Thursday, May 27, 2004
Calgary's News & Entertainment Weekly
FFWD Weekly
THEATRE
by Martin Morrow
Vamping it up
Vertigo Mystery Theatre mixes blood and cheese in new vampire thriller
Review
INNOCENT BLOOD
Vertigo Mystery Theatre
Starring Natascha Girgis, Esther Purves-Smith, Robert Klein, Gail Hanrahan and Kathryn Kerbes
Written by Nicole Zylstra
Directed by John Paul Fischbach
Runs until June 13
Vertigo Playhouse (Tower Centre)

Is it still possible to stage a vampire play without having it look ridiculous?

Let’s face it, at this point the vampire genre is pretty much a lifeless corpse with all the juicy blood sucked out of it. I mean, even Angel has given up the ghost. Nonetheless, Vertigo Mystery Theatre has chosen to première a new, straight-faced dramatization of Sheridan Le Fanu’s Carmilla, the 1872 horror classic that prefigured Dracula.

And there are times when it just about works. Calgary playwright Nicole Zylstra’s loose adaptation, dubbed Innocent Blood, alters a great many details and provides a new twist ending, but retains the mystery of the original and builds on its surprising eroticism. John Paul Fischbach’s production, meanwhile, features some genuinely eerie special effects, as well as a great gloomy, blood-drenched design motif to put you in the mood.

But those advantages are undercut by actors using silly accents and by an even sillier conceit – a vampire who bursts into song before taking a bite out of her victim. You could say she sings for her supper.

Whenever Natascha Girgis’s alluring villainess launches into one of Danielle Franch’s spooky songs, you feel like we’ve switched to Carmilla: The Musical. And, even though Girgis is a terrific singer, the effect is so cheesy that it scuttles whatever hope there was of taking the show half-seriously.

Then again, maybe that’s already a lost cause as soon as the other actors open their mouths. The worst offenders in the bad accent department are the putatively English characters: Esther Purves-Smith as the naïve young heroine Lara, Robert Klein as her father, Dr. Ellis, and especially Gail Hanrahan as her governess, Miss Bell. Purves-Smith’s Lara lays on the upper-class vowels with a trowel, sounding as though her previous governess was Dame Judi Dench. Klein’s accent, meanwhile, is so thinly applied that the original Canadian keeps poking through. But Hanrahan offers the most unwitting entertainment, her Miss Bell sounding by turns Irish, cockney and even Scottish. The character may be an anglophile, but her accent certainly gets around.

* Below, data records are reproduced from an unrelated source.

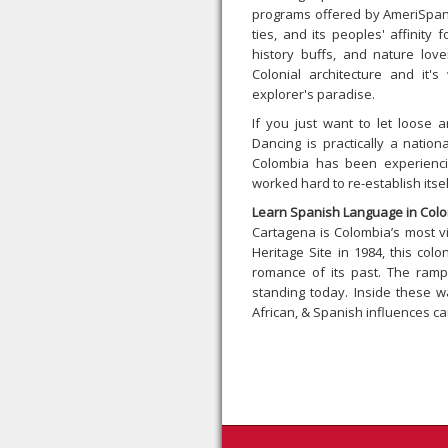
programs offered by AmeriSpan. 
ties, and its peoples' affinity
history buffs, and nature love
Colonial architecture and it'
explorer's paradise.
If you just want to let loose 
Dancing is practically a natio
Colombia has been experienci
worked hard to re-establish itse
Learn Spanish Language in Colo
Cartagena is Colombia’s most v
Heritage Site in 1984, this col
romance of its past. The rampa
standing today. Inside these wa
African, & Spanish influences ca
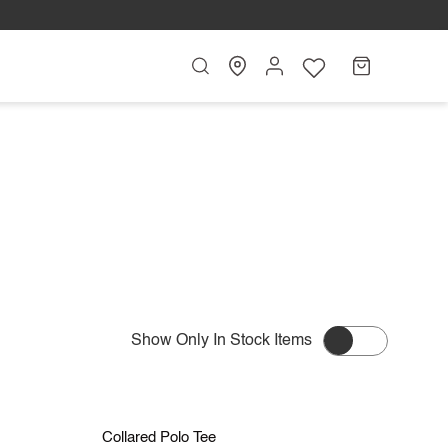
Search
My
Cart
Account
Show Only In Stock Items
L
S
M
L
XL
Save RM 20.90
Collared
Collared Polo Tee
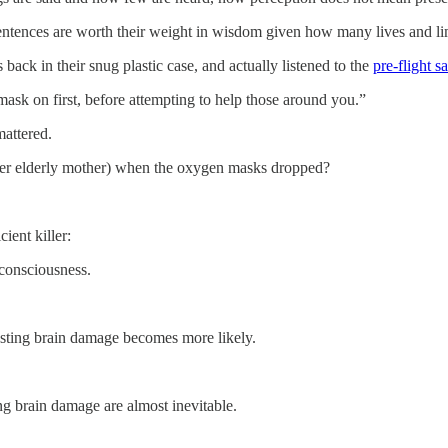
 sentences are worth their weight in wisdom given how many lives and l
ck in their snug plastic case, and actually listened to the
pre-flight s
ask on first, before attempting to help those around you.”
mattered.
 her elderly mother) when the oxygen masks dropped?
ient killer:
consciousness.
asting brain damage becomes more likely.
ng brain damage are almost inevitable.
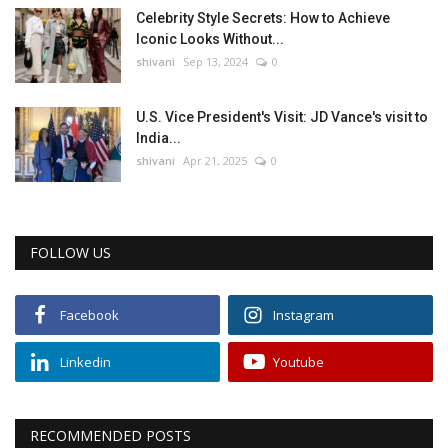
Celebrity Style Secrets: How to Achieve
Iconic Looks Without...
shivani
Sep 13, 2024
0
U.S. Vice President's Visit: JD Vance's visit to
India...
shivani
Apr 21, 2025
0
FOLLOW US
Facebook
Instagram
Linkedin
Youtube
RECOMMENDED POSTS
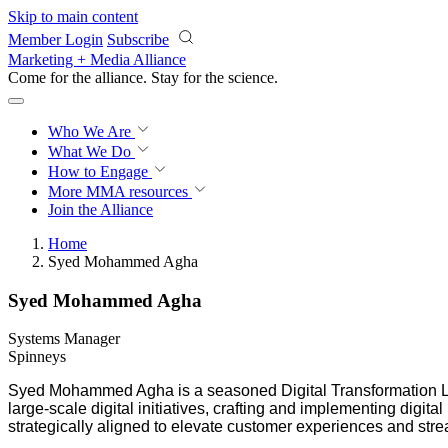
Skip to main content
Member Login
Subscribe
Marketing + Media Alliance
Come for the alliance. Stay for the
science.
Who We Are
What We Do
How to Engage
More
MMA resources
Join the Alliance
Home
Syed Mohammed Agha
Syed Mohammed Agha
Systems Manager
Spinneys
Syed Mohammed Agha is a seasoned Digital Transformation Lea
large-scale digital initiatives, crafting and implementing digi
strategically aligned to elevate customer experiences and stre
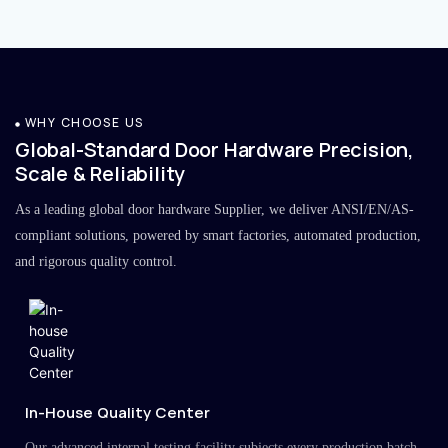
WHY CHOOSE US
Global-Standard Door Hardware Precision,
Scale & Reliability
As a leading global door hardware Supplier, we deliver ANSI/EN/AS-
compliant solutions, powered by smart factories, automated production,
and rigorous quality control.
In-House Quality Center
Our advanced internal testing facility subjects every production batch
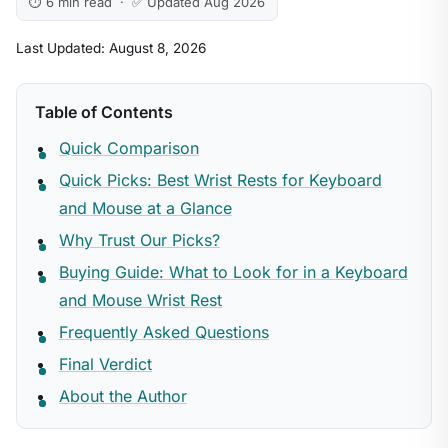
⏱ 6 min read · ✅ Updated Aug 2026
Last Updated: August 8, 2026
Table of Contents
Quick Comparison
Quick Picks: Best Wrist Rests for Keyboard
and Mouse at a Glance
Why Trust Our Picks?
Buying Guide: What to Look for in a Keyboard
and Mouse Wrist Rest
Frequently Asked Questions
Final Verdict
About the Author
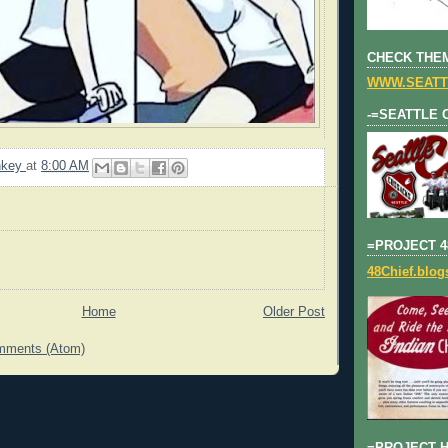
CHECK THEM
WWW.SEATT
-=SEATTLE 
nkey
at
8:00 AM
=PROJECT 4
48Chief.blo
Home
Older Post
mments (Atom)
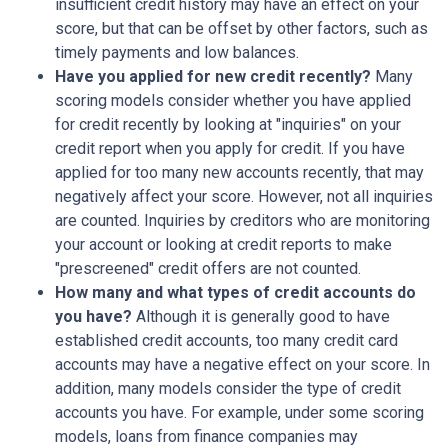
insufficient credit history may have an effect on your
score, but that can be offset by other factors, such as
timely payments and low balances.
Have you applied for new credit recently?
Many
scoring models consider whether you have applied
for credit recently by looking at "inquiries" on your
credit report when you apply for credit. If you have
applied for too many new accounts recently, that may
negatively affect your score. However, not all inquiries
are counted. Inquiries by creditors who are monitoring
your account or looking at credit reports to make
"prescreened" credit offers are not counted.
How many and what types of credit accounts do
you have?
Although it is generally good to have
established credit accounts, too many credit card
accounts may have a negative effect on your score. In
addition, many models consider the type of credit
accounts you have. For example, under some scoring
models, loans from finance companies may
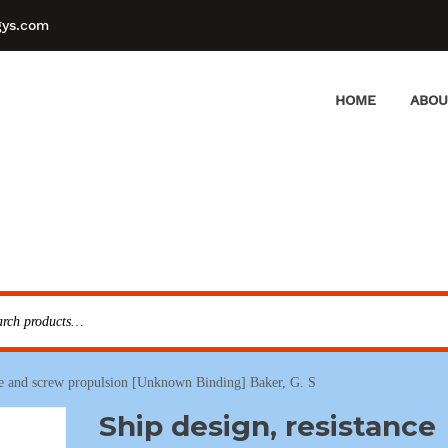
gys.com
HOME
ABOU
nce and screw propulsion [Unknown Binding] Baker, G. S
Ship design, resistance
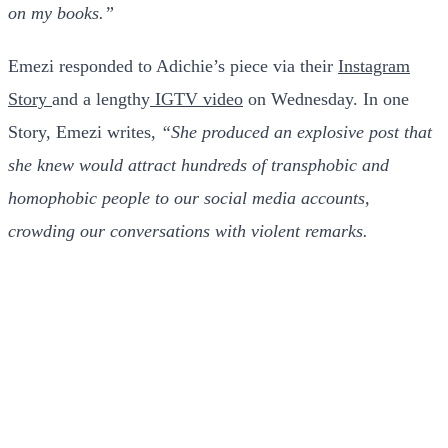
on my books.”
Emezi responded to Adichie’s piece via their
Instagram
Story
and a lengthy
IGTV video
on Wednesday. In one
Story, Emezi writes,
“She produced an explosive post that
she knew would attract hundreds of transphobic and
homophobic people to our social media accounts,
crowding our conversations with violent remarks.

Ironically, when Eastern European vampires Girgis and Kathryn Kerbes turn up disguised as mother and daughter at the Ellis’s estate, speaking in the requisite Bela Lugosi inflections, their accents actually sound more authentic. They also give the most enjoyable performances. Girgis in particular is a suitably languid and darkly sensual Carmilla, more Theda Bara than Vampira, and gratifyingly subtle – well, as subtle as you can get when you’re playing a Victorian lesbian vampire, and a musical one at that.

Unfortunately, her lover-cum-victim doesn’t measure up. I never thought I’d be writing this, but the perennially girlish Purves-Smith is finally too old for a role. Although she does a great job of swooning – she has the knee-buckling down perfectly – her Lara is too headstrong and mature to be an innocent little virgin, and she’s cursed with a massive wig of golden curls that makes her look like a fugitive from a Restoration comedy.

Klein’s doctor is passable but dull and Hanrahan’s complaining governess becomes tiresome, but the cast isn’t the real problem here. If director Fischbach wanted audiences to suspend their disbelief, he should have axed their unnecessary accents and put a stake through Carmilla’s numbers – French’s songs would work better as entr’acte and transitional music.

On the other hand, his design team of Scott Reid (set), Pierre Marleau (lighting) and Linda Leon (costumes) deserve a bouquet of blood-red roses, or maybe a round of bloody marys, for the production’s heavy gothic atmosphere and clever sanguine colour schemes. And make that a double for Marleau, whose superb lighting is rich in details, from the flickering of an unseen fire on a hearth to the glistening of blood as it spills from an opened vein. Bloody good work.